The third section ‘Gollwitz, Calais, Tahiti: ‘Hospitable’ Places’ demands us to consider the social tensions that are manifested as places become resituated through political and cultural transformation. Early in the book, the editors use the word ‘thicken’ to describe how places take on board ‘variegated memories, imaginations, dreams, fantasies, nightmares, anticipations, and idealizations that experiences of migration, of both migrants and native inhabitants, bring into contact with each other’. This particular section evokes Derrida by highlighting a series of circumstances that describe how a place can become both ‘hospitable’ and ‘hostile’. Dasgupta’s reading of Marc Isaacs 2003 film ‘Last Border’ about the Sangatte refugee camp focuses upon the extraordinary situation experienced by a series of people caught between places, dreams and futures.

The final section concludes the book by reflecting upon artworks that identify specific paradoxical qualities of ‘migratory setting’. Rotas’ analysis of Phil Collins family portraits taken of refugees who have fled from Eastern to Western Europe is particularly affective as we understand the stresses placed upon families as their networks become stretched between Kosovo and London. Boletsi uses the garden and ‘lawn’ as a subject to demonstrate the shifting boundaries of personal, community and political space. The essay explores the differences between the American yard and the illusion of its endless potential, and Jamaica Kincaid’s experiences of conflict and negotiation involved in gardening in Antigua.

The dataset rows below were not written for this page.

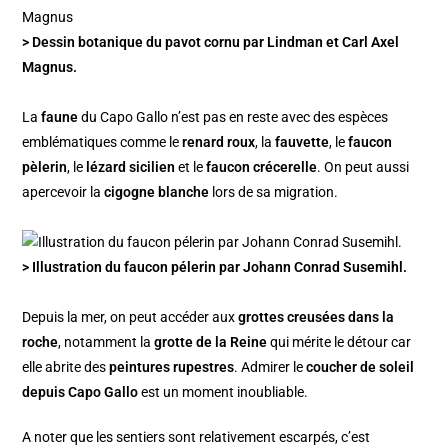
> Dessin botanique du pavot cornu par Lindman et Carl Axel
Magnus.
La
faune
du Capo Gallo n’est pas en reste avec des espèces
emblématiques comme le
renard roux
, la
fauvette
, le
faucon
pèlerin
, le
lézard sicilien
et le
faucon crécerelle
. On peut aussi
apercevoir la
cigogne blanche
lors de sa migration.
> Illustration du faucon pélerin par Johann Conrad Susemihl.
Depuis la mer, on peut accéder aux
grottes creusées dans la
roche
, notamment la
grotte de la Reine
qui mérite le détour car
elle abrite des
peintures rupestres
. Admirer le
coucher de soleil
depuis Capo Gallo
est un moment inoubliable.
A noter que les sentiers sont relativement escarpés, c’est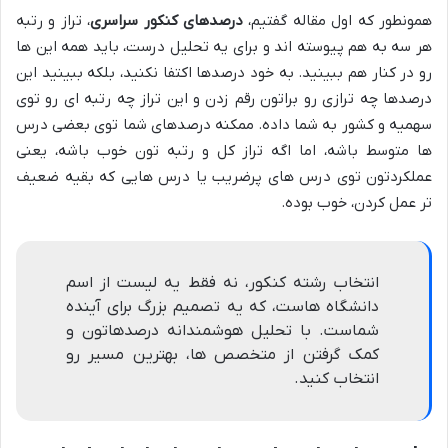
همونطور که اول مقاله گفتیم،
درصدهای کنکور سراسری
، تراز و رتبه
هر سه به هم پیوسته اند و برای یه تحلیل درست، باید همه این ها
رو در کنار هم ببینید. به خود درصدها اکتفا نکنید، بلکه ببینید این
درصدها چه ترازی رو براتون رقم زدن و این تراز چه رتبه ای رو توی
سهمیه و کشور به شما داده. ممکنه درصدهای شما توی بعضی درس
ها متوسط باشه، اما اگه تراز کل و رتبه تون خوب باشه، یعنی
عملکردتون توی درس های پرضریب یا درس هایی که بقیه ضعیف
تر عمل کردن، خوب بوده.
انتخاب رشته کنکور، نه فقط یه لیست از اسم
دانشگاه هاست، که یه تصمیم بزرگ برای آینده
شماست. با تحلیل هوشمندانه درصدهاتون و
کمک گرفتن از متخصص ها، بهترین مسیر رو
انتخاب کنید.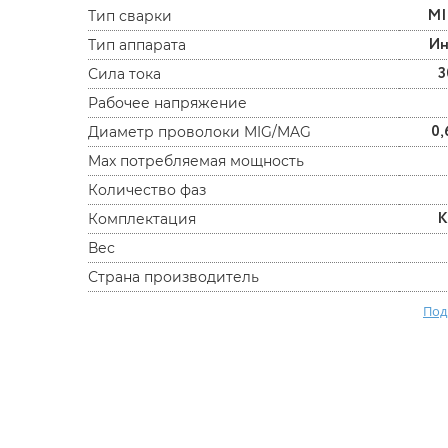
M
Тип сварки
Ин
Тип аппарата
3
Сила тока
Рабочее напряжение
0,
Диаметр проволоки MIG/MAG
Max потребляемая мощность
Количество фаз
К
Комплектация
Вес
Страна производитель
Под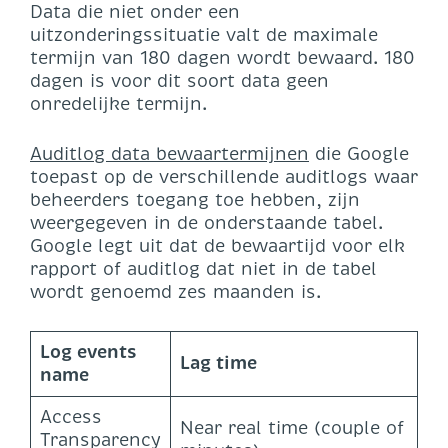
Data die niet onder een
uitzonderingssituatie valt de maximale
termijn van 180 dagen wordt bewaard. 180
dagen is voor dit soort data geen
onredelijke termijn.
Auditlog data bewaartermijnen
die Google
toepast op de verschillende auditlogs waar
beheerders toegang toe hebben, zijn
weergegeven in de onderstaande tabel.
Google legt uit dat de bewaartijd voor elk
rapport of auditlog dat niet in de tabel
wordt genoemd zes maanden is.
Log events
Lag time
name
Access
Near real time (couple of
Transparency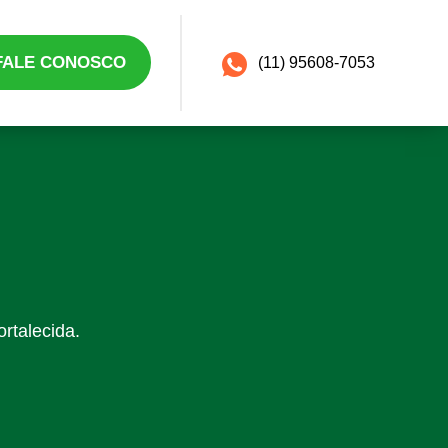
FALE CONOSCO
(11) 95608-7053
ortalecida.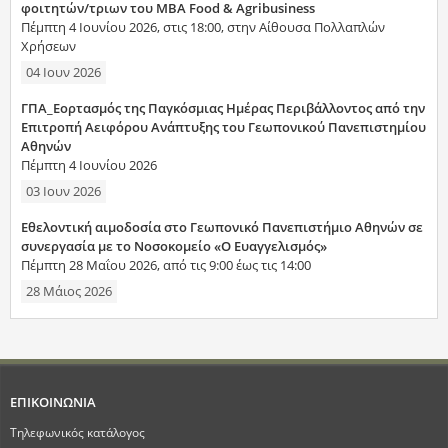
φοιτητών/τριων του MBA Food & Agribusiness
Πέμπτη 4 Ιουνίου 2026, στις 18:00, στην Αίθουσα Πολλαπλών
Χρήσεων
04 Ιουν 2026
ΓΠΑ_Εορτασμός της Παγκόσμιας Ημέρας Περιβάλλοντος από την
Επιτροπή Αειφόρου Ανάπτυξης του Γεωπονικού Πανεπιστημίου
Αθηνών
Πέμπτη 4 Ιουνίου 2026
03 Ιουν 2026
Εθελοντική αιμοδοσία στο Γεωπονικό Πανεπιστήμιο Αθηνών σε
συνεργασία με το Νοσοκομείο «Ο Ευαγγελισμός»
Πέμπτη 28 Μαΐου 2026, από τις 9:00 έως τις 14:00
28 Μάιος 2026
ΕΠΙΚΟΙΝΩΝΙΑ
Τηλεφωνικός κατάλογος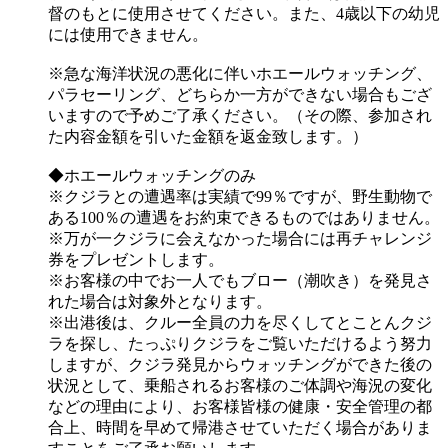
督のもとに使用させてください。また、4歳以下の幼児
には使用できません。
※急な海洋状況の悪化に伴いホエールウォッチング、
パラセーリング、どちらか一方ができない場合もござ
いますので予めご了承ください。（その際、参加され
た内容金額を引いた金額を返金致します。）
◆ホエールウォッチングのみ
※クジラとの遭遇率は実績で99％ですが、野生動物で
ある100％の遭遇をお約束できるものではありません。
※万が一クジラに会えなかった場合には再チャレンジ
券をプレゼントします。
※お客様の中でお一人でもブロー（潮吹き）を発見さ
れた場合は対象外となります。
※出港後は、クルー全員の力を尽くしてとことんクジ
ラを探し、たっぷりクジラをご覧いただけるよう努力
しますが、クジラ発見からウォッチングができた後の
状況として、乗船されるお客様のご体調や海況の変化
などの理由により、お客様皆様の健康・安全管理の都
合上、時間を早めて帰港させていただく場合がありま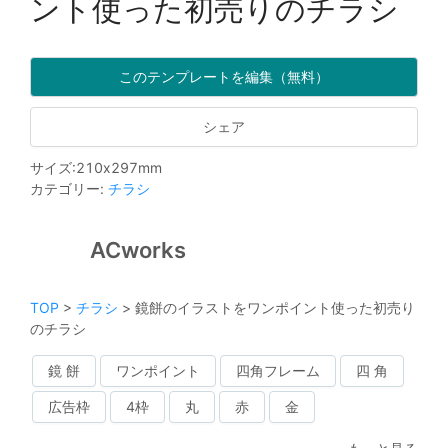
ント使った初売りのチラシ
このテンプレートを編集（無料）
シェア
サイズ
:
210
x
297
mm
カテゴリー
:
チラシ
ACworks
TOP
>
チラシ
>
鏡餅のイラストをワンポイント使った初売り
のチラシ
鏡 餅
ワンポイント
四角フレーム
四 角
広告枠
4枠
丸
赤
金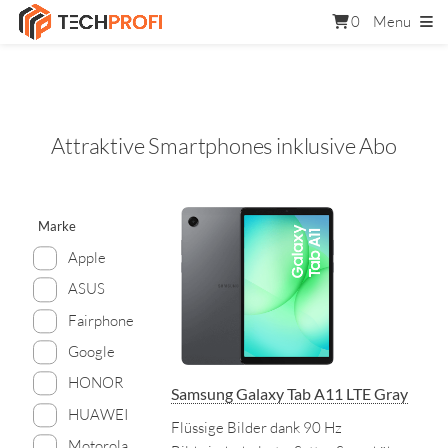
0
Menu
Attraktive Smartphones inklusive Abo
Marke
Apple
ASUS
Fairphone
Google
HONOR
Samsung Galaxy Tab A11 LTE Gray
HUAWEI
Flüssige Bilder dank 90 Hz
Motorola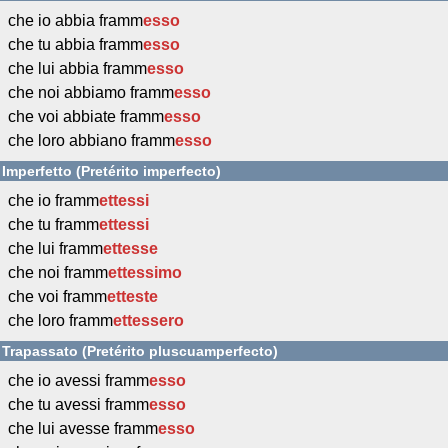
che io abbia framm
esso
che tu abbia framm
esso
che lui abbia framm
esso
che noi abbiamo framm
esso
che voi abbiate framm
esso
che loro abbiano framm
esso
Imperfetto (Pretérito imperfecto)
che io framm
ettessi
che tu framm
ettessi
che lui framm
ettesse
che noi framm
ettessimo
che voi framm
etteste
che loro framm
ettessero
Trapassato (Pretérito pluscuamperfecto)
che io avessi framm
esso
che tu avessi framm
esso
che lui avesse framm
esso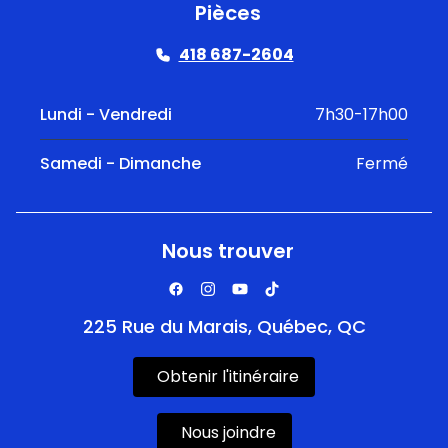
Pièces
418 687-2604
Lundi - Vendredi
7h30-17h00
Samedi - Dimanche
Fermé
Nous trouver
225 Rue du Marais, Québec, QC
Obtenir l'itinéraire
Nous joindre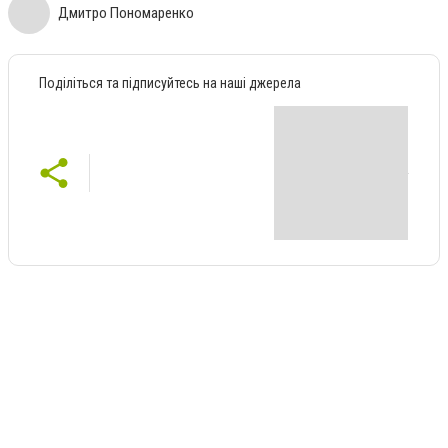
Дмитро Пономаренко
Поділіться та підписуйтесь на наші джерела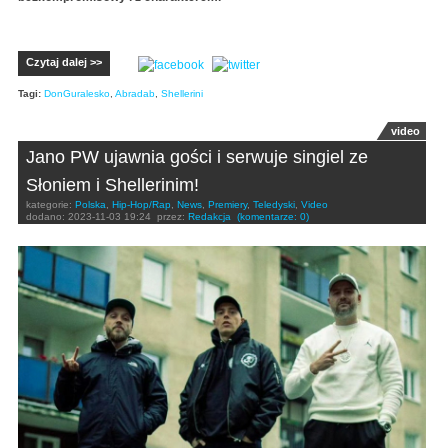
Czytaj dalej >>
Tagi:
DonGuralesko
,
Abradab
,
Shellerini
video
Jano PW ujawnia gości i serwuje singiel ze
Słoniem i Shellerinim!
kategorie:
Polska
,
Hip-Hop/Rap
,
News
,
Premiery
,
Teledyski
,
Video
dodano:
2023-11-03 19:24
przez:
Redakcja
(komentarze: 0)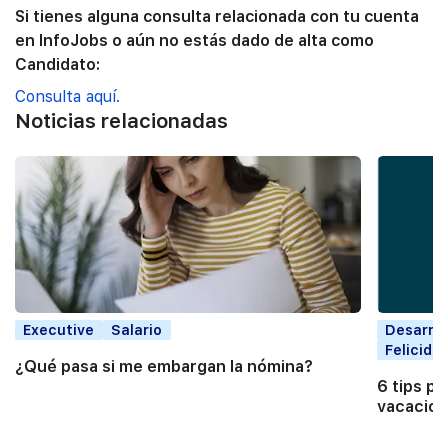
Si tienes alguna consulta relacionada con tu cuenta
en InfoJobs o aún no estás dado de alta como
Candidato:
Consulta aquí.
Noticias relacionadas
Executive
Salario
Desarrol
Felicida
¿Qué pasa si me embargan la nómina?
6 tips pa
vacacio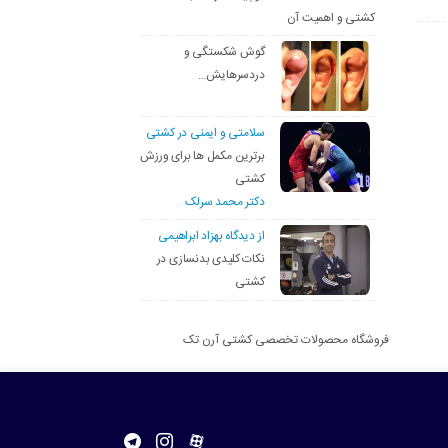
کشتی و اهمیت آن
گوش شکستگی و
دردسرهایش…
سلامتی و ایمنی در کشتی
برترین مکمل ها برای ورزش
کشتی
دکتر محمد سرلک
از دیدگاه بهزاد ابراهیمی
نکات کلیدی بدنسازی در
کشتی
فروشگاه محصولات تخصصی کشتی آرن تک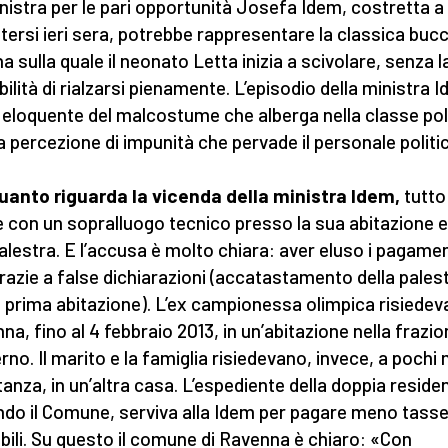
nistra per le pari opportunità Josefa Idem, costretta a
tersi ieri sera, potrebbe rappresentare la classica bucc
a sulla quale il neonato Letta inizia a scivolare, senza l
bilità di rialzarsi pienamente. L’episodio della ministra 
 eloquente del malcostume che alberga nella classe pol
la percezione di impunità che pervade il personale politi
uanto riguarda la vicenda della ministra Idem,
tutto
 con un sopralluogo tecnico presso la sua abitazione e
alestra. E l’accusa è molto chiara: aver eluso i pagamen
razie a false dichiarazioni (accatastamento della pales
prima abitazione). L’ex campionessa olimpica risiedev
na, fino al 4 febbraio 2013, in un’abitazione nella frazio
rno. Il marito e la famiglia risiedevano, invece, a pochi 
stanza, in un’altra casa. L’espediente della doppia reside
do il Comune, serviva alla Idem per pagare meno tasse
ili. Su questo il comune di Ravenna è chiaro: «Con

As a whole, the volume has the difficult task of sustaining a subtle idea across a range of texts that all have their own voices. As the core ideas presented by the editors are constructed through the reading of each text in series, the reader’s interpretation accelerates and slows according to the quality of each essay. Of course the parameters of the research are complex and intentionally contradictory, and consequently the ‘story’ was always going to be hard to articulate. However, the insights are fascinating and the book offers much for those who identify with the shift in the role that place has in cultural and social investigation.